▶ Work order: What lines in the entries below contain the word "Name"? Copy all of them.

[Page-level text extractions]
- Opening Delimiter -

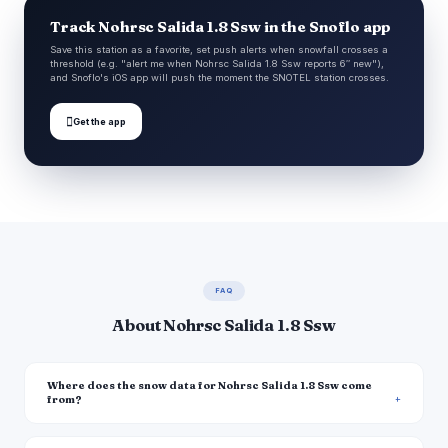
Track Nohrsc Salida 1.8 Ssw in the Snoflo app
Save this station as a favorite, set push alerts when snowfall crosses a
threshold (e.g. "alert me when Nohrsc Salida 1.8 Ssw reports 6″ new"),
and Snoflo's iOS app will push the moment the SNOTEL station crosses.

Get the app
FAQ
About Nohrsc Salida 1.8 Ssw
Where does the snow data for Nohrsc Salida 1.8 Ssw come
from?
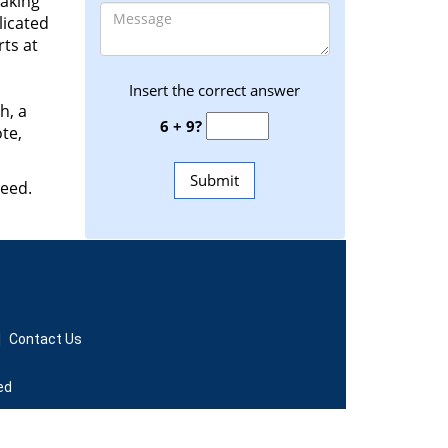
making
licated
ts at
Insert the correct answer
h, a
6 + 9?
te,
need.
|
Contact Us
ed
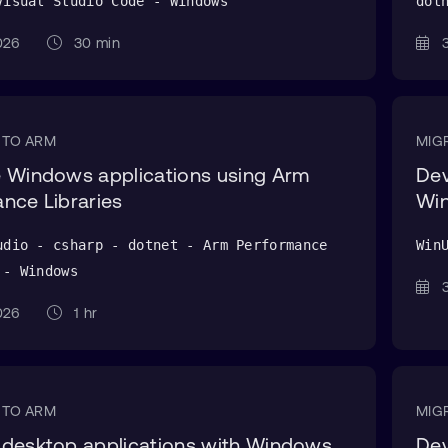
Visual Studio Code - Windows
dot
 2026
30 min
3
 TO ARM
MIG
 Windows applications using Arm
Dev
nce Libraries
Wi
udio - csharp - dotnet - Arm Performance
Win
 - Windows
3
 2026
1 hr
 TO ARM
MIG
 desktop applications with Windows
Dev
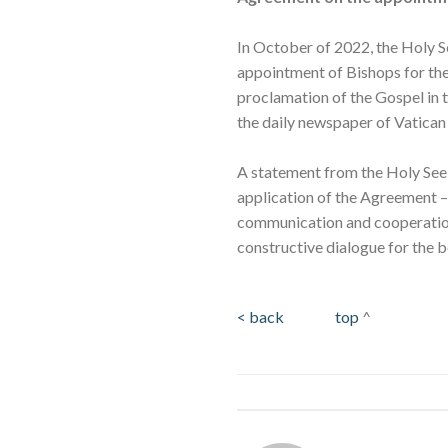
In October of 2022, the Holy 
appointment of Bishops for the
proclamation of the Gospel in t
the daily newspaper of Vatican 
A statement from the Holy See P
application of the Agreement – 
communication and cooperation
constructive dialogue for the b
< back
top
^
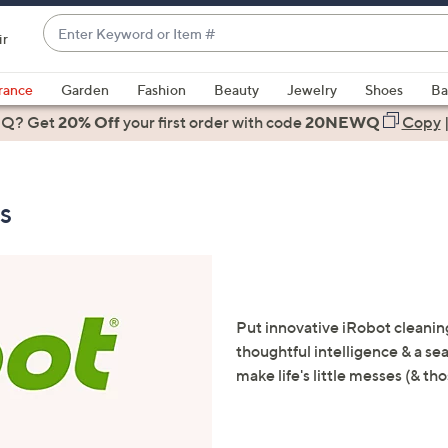
Enter
ir
Keyword
When
or
suggestions
rance
Garden
Fashion
Beauty
Jewelry
Shoes
Ba
Item
are
 Q? Get
#
20% Off
your first order
with code
20NEWQ
Copy
available,
use
the
s
up
and
down
arrow
keys
or
Put innovative iRobot cleanin
swipe
thoughtful intelligence & a 
left
make life's little messes (& th
and
right
on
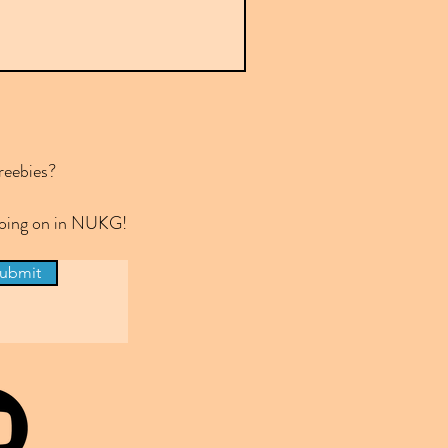
reebies?
 going on in NUKG!
ubmit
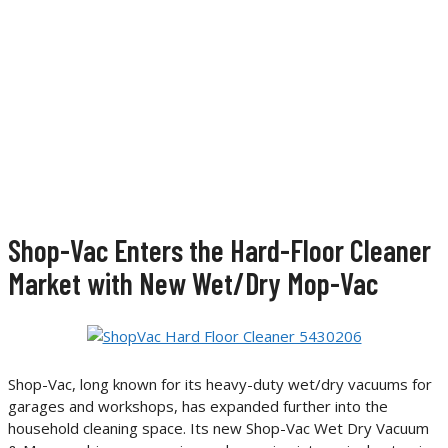
Shop-Vac Enters the Hard-Floor Cleaner
Market with New Wet/Dry Mop-Vac
Shop-Vac, long known for its heavy-duty wet/dry vacuums for
garages and workshops, has expanded further into the
household cleaning space. Its new Shop-Vac Wet Dry Vacuum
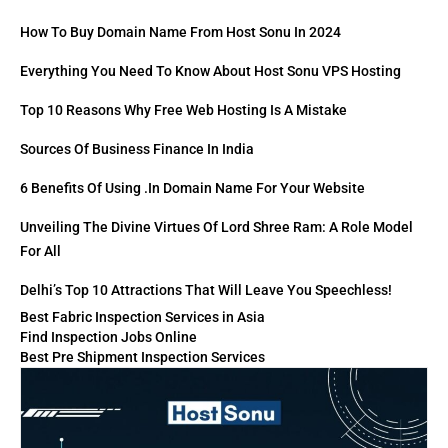
How To Buy Domain Name From Host Sonu In 2024
Everything You Need To Know About Host Sonu VPS Hosting
Top 10 Reasons Why Free Web Hosting Is A Mistake
Sources Of Business Finance In India
6 Benefits Of Using .in Domain Name For Your Website
Unveiling The Divine Virtues Of Lord Shree Ram: A Role Model
For All
Delhi’s Top 10 Attractions That Will Leave You Speechless!
Best Fabric Inspection Services in Asia
Find Inspection Jobs Online
Best Pre Shipment Inspection Services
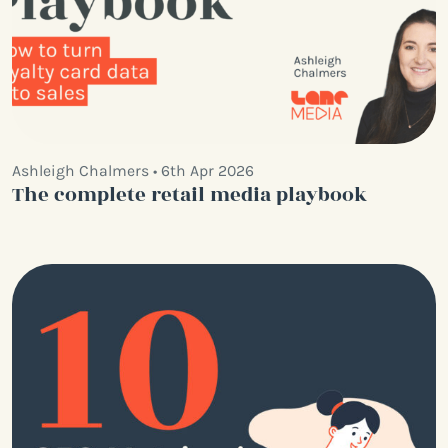
Ashleigh Chalmers • 6th Apr 2026
The complete retail media playbook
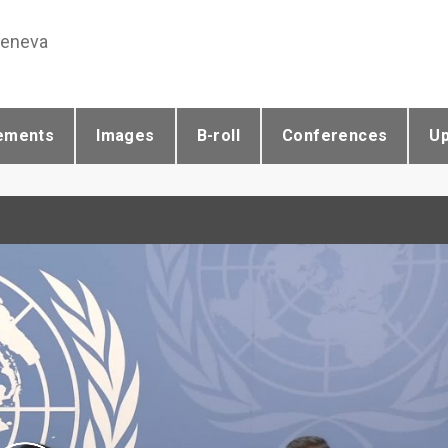
Geneva
ements
Images
B-roll
Conferences
U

- Closing Delimiter -

▶ Response to this task:
How To Buy Domain Name From Host Sonu In 2024
6 Benefits Of Using .in Domain Name For Your Website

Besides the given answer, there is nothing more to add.